● Task requirements: Identify all lines of the data containing the string "debit" and copy them.

Dataset entries
BEGIN

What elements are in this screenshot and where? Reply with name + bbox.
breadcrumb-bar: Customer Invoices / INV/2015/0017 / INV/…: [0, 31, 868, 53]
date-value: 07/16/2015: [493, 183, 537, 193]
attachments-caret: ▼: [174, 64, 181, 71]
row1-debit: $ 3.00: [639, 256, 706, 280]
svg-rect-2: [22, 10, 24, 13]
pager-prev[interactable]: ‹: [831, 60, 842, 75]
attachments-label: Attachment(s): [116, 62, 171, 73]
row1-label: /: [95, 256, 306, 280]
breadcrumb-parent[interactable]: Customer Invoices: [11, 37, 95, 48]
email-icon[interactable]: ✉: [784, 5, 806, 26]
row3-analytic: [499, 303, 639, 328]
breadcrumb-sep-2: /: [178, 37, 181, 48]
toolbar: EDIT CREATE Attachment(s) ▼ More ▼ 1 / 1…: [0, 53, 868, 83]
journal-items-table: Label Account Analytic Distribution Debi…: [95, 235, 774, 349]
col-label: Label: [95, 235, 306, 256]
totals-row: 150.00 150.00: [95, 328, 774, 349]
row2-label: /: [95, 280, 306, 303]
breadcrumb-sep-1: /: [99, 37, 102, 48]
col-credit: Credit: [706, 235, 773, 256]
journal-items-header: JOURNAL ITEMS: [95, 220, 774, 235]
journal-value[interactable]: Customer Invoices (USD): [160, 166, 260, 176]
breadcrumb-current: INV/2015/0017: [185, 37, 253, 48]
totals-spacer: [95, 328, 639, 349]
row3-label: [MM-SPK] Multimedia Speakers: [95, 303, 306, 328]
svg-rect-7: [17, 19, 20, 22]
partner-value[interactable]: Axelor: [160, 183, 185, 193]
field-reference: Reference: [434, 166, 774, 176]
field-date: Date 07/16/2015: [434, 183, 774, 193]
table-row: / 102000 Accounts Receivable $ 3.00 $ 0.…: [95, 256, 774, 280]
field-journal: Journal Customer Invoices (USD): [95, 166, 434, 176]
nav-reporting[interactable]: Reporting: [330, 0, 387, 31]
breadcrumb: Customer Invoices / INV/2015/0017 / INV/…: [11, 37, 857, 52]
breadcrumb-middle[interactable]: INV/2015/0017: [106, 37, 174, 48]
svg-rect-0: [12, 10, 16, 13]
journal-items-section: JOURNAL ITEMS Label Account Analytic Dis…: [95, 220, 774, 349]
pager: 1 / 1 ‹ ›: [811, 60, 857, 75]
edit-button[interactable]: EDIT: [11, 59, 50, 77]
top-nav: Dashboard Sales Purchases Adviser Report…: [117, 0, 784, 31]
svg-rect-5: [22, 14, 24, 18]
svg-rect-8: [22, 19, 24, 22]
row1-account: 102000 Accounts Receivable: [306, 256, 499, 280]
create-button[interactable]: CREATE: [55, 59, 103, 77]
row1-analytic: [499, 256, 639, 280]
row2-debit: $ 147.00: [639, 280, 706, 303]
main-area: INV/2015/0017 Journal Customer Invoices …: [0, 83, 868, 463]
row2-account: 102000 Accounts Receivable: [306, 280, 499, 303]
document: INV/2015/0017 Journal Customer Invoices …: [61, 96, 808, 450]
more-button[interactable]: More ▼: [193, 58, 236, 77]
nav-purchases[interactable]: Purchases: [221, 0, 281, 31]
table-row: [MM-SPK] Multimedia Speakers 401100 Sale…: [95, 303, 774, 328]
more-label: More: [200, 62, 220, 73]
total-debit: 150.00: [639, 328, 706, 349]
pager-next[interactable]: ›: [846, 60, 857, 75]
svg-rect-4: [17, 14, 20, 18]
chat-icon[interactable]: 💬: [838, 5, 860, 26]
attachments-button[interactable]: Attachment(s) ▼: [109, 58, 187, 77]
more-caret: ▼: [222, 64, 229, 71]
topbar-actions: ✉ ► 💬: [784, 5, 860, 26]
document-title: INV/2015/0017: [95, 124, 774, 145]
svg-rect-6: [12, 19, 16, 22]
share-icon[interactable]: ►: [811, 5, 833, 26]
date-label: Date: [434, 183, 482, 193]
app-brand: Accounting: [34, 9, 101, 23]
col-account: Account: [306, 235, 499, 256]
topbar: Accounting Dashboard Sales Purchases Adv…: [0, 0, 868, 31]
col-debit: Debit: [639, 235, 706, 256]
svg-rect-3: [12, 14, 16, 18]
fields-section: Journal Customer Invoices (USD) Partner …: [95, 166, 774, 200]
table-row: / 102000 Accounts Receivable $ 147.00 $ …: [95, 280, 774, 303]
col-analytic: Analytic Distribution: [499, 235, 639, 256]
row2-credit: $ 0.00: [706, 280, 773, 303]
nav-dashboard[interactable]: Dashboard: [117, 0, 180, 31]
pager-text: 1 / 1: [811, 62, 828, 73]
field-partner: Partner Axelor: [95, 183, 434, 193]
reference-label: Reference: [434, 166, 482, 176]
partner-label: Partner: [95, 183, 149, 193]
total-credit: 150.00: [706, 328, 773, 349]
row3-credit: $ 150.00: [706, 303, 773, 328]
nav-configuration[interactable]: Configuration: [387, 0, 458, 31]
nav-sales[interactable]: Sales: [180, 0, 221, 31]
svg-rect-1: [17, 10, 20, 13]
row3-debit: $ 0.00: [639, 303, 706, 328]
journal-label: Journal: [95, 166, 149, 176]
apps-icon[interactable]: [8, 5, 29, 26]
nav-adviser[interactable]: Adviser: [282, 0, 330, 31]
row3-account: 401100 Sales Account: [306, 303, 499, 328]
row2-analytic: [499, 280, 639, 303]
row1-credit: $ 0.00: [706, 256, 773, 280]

END

● Output for this exercise:
row1-debit: $ 3.00: [639, 256, 706, 280]
row2-debit: $ 147.00: [639, 280, 706, 303]
total-debit: 150.00: [639, 328, 706, 349]
col-debit: Debit: [639, 235, 706, 256]
row3-debit: $ 0.00: [639, 303, 706, 328]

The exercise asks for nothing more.